### Problem:
From the first line to the last, write out the records exactly, leaving the pictures behind.

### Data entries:
+ + + + + + +
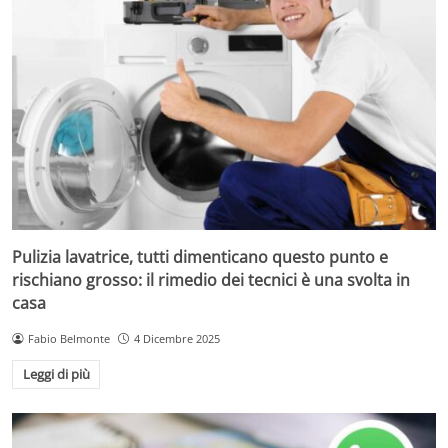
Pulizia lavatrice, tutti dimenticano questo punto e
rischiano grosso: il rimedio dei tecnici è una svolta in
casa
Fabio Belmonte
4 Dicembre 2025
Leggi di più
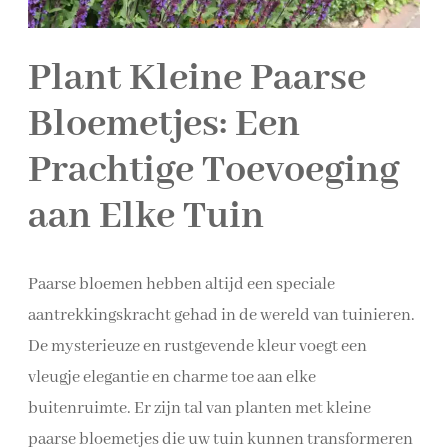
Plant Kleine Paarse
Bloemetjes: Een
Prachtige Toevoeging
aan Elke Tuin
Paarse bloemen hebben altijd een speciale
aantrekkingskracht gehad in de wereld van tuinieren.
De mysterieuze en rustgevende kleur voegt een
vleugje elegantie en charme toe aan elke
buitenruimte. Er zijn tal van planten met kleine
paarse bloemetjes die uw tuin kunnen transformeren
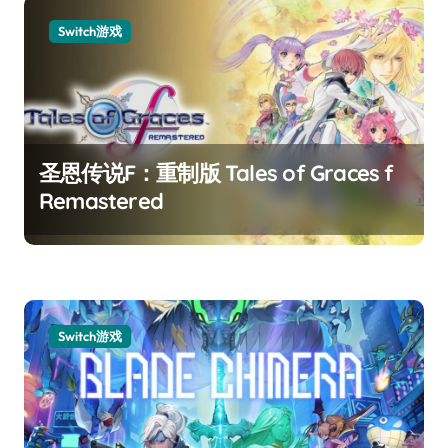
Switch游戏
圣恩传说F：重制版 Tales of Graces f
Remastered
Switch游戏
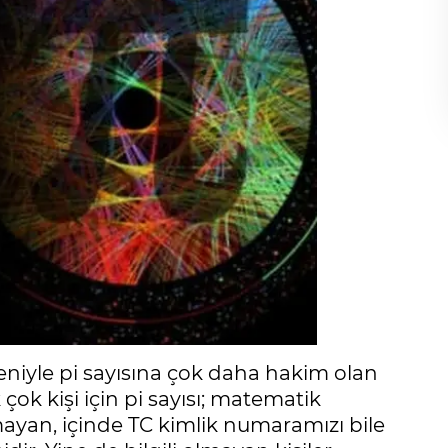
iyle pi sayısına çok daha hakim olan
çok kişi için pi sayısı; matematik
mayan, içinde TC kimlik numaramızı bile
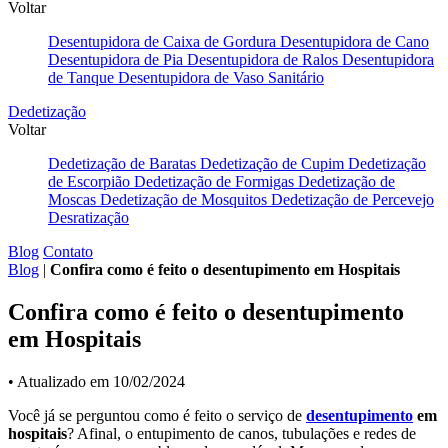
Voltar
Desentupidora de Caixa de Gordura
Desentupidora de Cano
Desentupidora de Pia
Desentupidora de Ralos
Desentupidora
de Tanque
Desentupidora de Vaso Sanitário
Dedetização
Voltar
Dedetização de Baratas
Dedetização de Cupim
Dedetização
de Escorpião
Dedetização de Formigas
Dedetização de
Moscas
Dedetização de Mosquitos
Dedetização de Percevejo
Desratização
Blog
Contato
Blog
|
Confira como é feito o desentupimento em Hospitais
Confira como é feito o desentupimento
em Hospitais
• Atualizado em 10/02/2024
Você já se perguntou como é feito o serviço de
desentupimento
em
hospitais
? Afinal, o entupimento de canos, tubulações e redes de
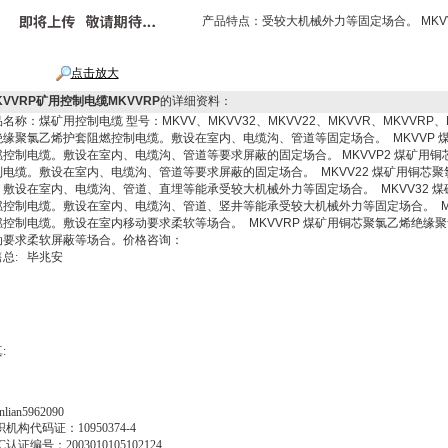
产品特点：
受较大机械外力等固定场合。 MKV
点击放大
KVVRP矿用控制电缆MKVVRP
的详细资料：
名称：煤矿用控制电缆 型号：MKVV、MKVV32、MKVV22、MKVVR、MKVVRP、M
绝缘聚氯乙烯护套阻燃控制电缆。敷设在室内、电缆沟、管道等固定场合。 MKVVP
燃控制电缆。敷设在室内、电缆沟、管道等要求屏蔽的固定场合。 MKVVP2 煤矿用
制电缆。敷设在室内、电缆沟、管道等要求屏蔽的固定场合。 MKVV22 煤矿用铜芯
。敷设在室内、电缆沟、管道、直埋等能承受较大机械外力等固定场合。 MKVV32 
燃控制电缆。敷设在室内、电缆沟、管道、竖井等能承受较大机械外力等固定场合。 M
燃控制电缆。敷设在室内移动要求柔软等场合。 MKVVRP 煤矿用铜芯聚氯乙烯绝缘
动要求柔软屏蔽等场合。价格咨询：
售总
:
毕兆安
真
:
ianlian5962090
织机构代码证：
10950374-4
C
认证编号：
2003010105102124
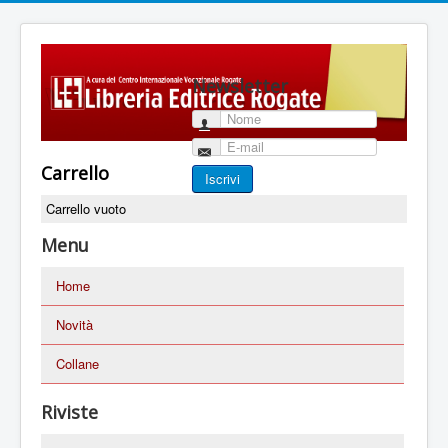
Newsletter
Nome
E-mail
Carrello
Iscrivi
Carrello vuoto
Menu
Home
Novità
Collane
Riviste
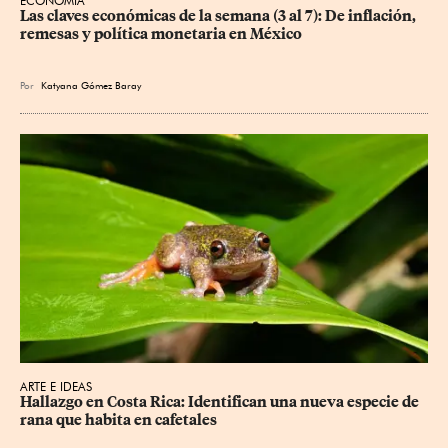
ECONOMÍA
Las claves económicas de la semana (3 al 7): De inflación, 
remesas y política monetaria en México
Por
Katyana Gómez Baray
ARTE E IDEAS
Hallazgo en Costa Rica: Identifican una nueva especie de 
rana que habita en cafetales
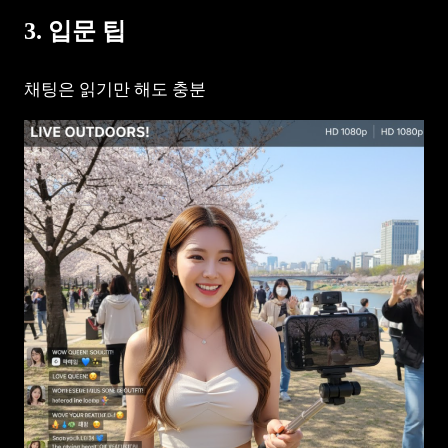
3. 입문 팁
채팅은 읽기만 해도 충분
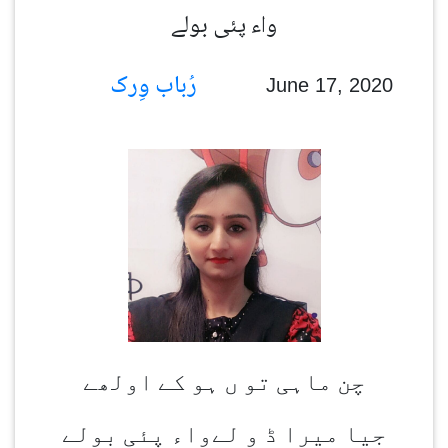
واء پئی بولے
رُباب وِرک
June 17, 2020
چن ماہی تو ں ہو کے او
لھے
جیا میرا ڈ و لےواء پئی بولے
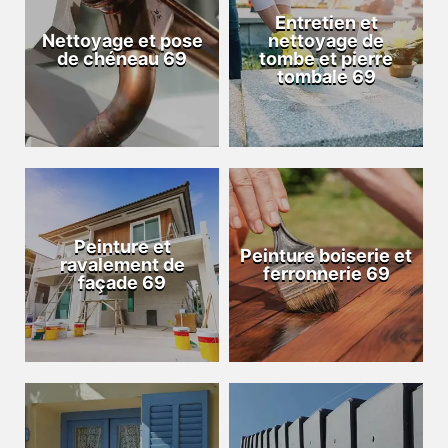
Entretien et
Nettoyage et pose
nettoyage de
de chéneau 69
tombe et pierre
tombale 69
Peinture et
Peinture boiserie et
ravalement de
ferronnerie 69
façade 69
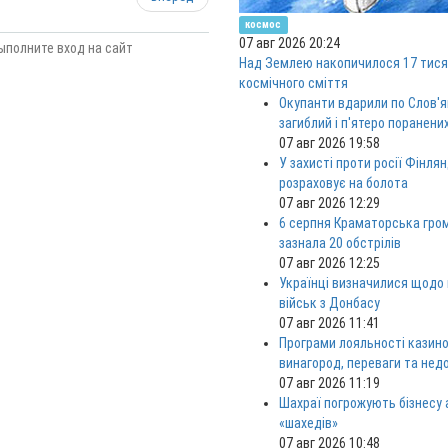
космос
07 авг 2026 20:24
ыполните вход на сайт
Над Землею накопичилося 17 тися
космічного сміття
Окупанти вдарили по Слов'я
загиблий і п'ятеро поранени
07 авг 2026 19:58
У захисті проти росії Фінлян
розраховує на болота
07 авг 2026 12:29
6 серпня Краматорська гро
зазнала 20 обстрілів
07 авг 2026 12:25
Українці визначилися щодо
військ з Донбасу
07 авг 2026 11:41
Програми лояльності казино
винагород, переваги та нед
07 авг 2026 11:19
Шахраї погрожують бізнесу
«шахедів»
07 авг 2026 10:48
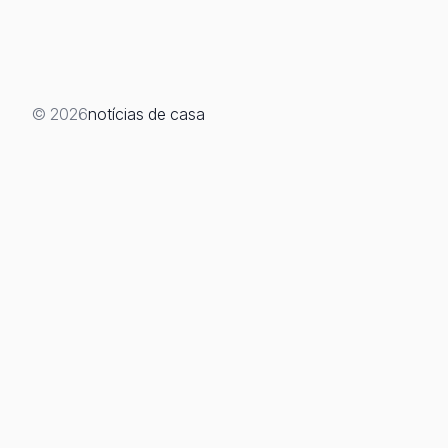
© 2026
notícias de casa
+ + + + + + +
### Exercise answer:
Pulizia lavatrice, tutti dimenticano questo punto e
rischiano grosso: il rimedio dei tecnici è una svolta in
casa
Fabio Belmonte
4 Dicembre 2025
Leggi di più
Plant Kleine Paarse
Bloemetjes: Een
Prachtige Toevoeging
aan Elke Tuin
Paarse bloemen hebben altijd een speciale
aantrekkingskracht gehad in de wereld van tuinieren.
De mysterieuze en rustgevende kleur voegt een
vleugje elegantie en charme toe aan elke
buitenruimte. Er zijn tal van planten met kleine
paarse bloemetjes die uw tuin kunnen transformeren
Switch游戏
圣恩传说F：重制版 Tales of Graces f
Remastered
Switch游戏
iyle pi sayısına çok daha hakim olan
çok kişi için pi sayısı; matematik
mayan, içinde TC kimlik numaramızı bile
Voltar
Desentupidora de Caixa de Gordura
Desentupidora de Cano
Desentupidora de Pia
Desentupidora de Ralos
Desentupidora
de Tanque
Desentupidora de Vaso Sanitário
Dedetização
Voltar
Dedetização de Baratas
Dedetização de Cupim
Dedetização
de Escorpião
Dedetização de Formigas
Dedetização de
Moscas
Dedetização de Mosquitos
Dedetização de Percevejo
Desratização
Blog
Contato
Blog
|
Confira como é feito o desentupimento em Hospitais
Confira como é feito o desentupimento
em Hospitais
• Atualizado em 10/02/2024
Você já se perguntou como é feito o serviço de
desentupimento
em
hospitais
? Afinal, o entupimento de canos, tubulações e redes de
产品特点：
受较大机械外力等固定场合。 MKV
点击放大
KVVRP矿用控制电缆MKVVRP
的详细资料：
名称：煤矿用控制电缆 型号：MKVV、MKVV32、MKVV22、MKVVR、MKVVRP、M
绝缘聚氯乙烯护套阻燃控制电缆。敷设在室内、电缆沟、管道等固定场合。 MKVVP
燃控制电缆。敷设在室内、电缆沟、管道等要求屏蔽的固定场合。 MKVVP2 煤矿用
制电缆。敷设在室内、电缆沟、管道等要求屏蔽的固定场合。 MKVV22 煤矿用铜芯
。敷设在室内、电缆沟、管道、直埋等能承受较大机械外力等固定场合。 MKVV32 
燃控制电缆。敷设在室内、电缆沟、管道、竖井等能承受较大机械外力等固定场合。 M
燃控制电缆。敷设在室内移动要求柔软等场合。 MKVVRP 煤矿用铜芯聚氯乙烯绝缘
动要求柔软屏蔽等场合。价格咨询：
售总
:
毕兆安
真
:
ianlian5962090
织机构代码证：
10950374-4
C
认证编号：
2003010105102124
Newsletter
Nome
E-mail
Carrello
Iscrivi
Carrello vuoto
Menu
Home
Novità
Collane
Riviste
ECONOMÍA
Las claves económicas de la semana (3 al 7): De inflación, 
remesas y política monetaria en México
Por
Katyana Gómez Baray
ARTE E IDEAS
Hallazgo en Costa Rica: Identifican una nueva especie de 
rana que habita en cafetales
3. 입문 팁
채팅은 읽기만 해도 충분
واء پئی بولے
رُباب وِرک
June 17, 2020
چن ماہی تو ں ہو کے او
لھے
جیا میرا ڈ و لےواء پئی بولے
Entretien et
Nettoyage et pose
nettoyage de
de chéneau 69
tombe et pierre
tombale 69
Peinture et
Peinture boiserie et
ravalement de
ferronnerie 69
façade 69
космос
07 авг 2026 20:24
ыполните вход на сайт
Над Землею накопичилося 17 тися
космічного сміття
Окупанти вдарили по Слов'я
загиблий і п'ятеро поранени
07 авг 2026 19:58
У захисті проти росії Фінлян
розраховує на болота
07 авг 2026 12:29
6 серпня Краматорська гро
зазнала 20 обстрілів
07 авг 2026 12:25
Українці визначилися щодо
військ з Донбасу
07 авг 2026 11:41
Програми лояльності казино
винагород, переваги та нед
07 авг 2026 11:19
Шахраї погрожують бізнесу
«шахедів»
07 авг 2026 10:48
© 2026
notícias de casa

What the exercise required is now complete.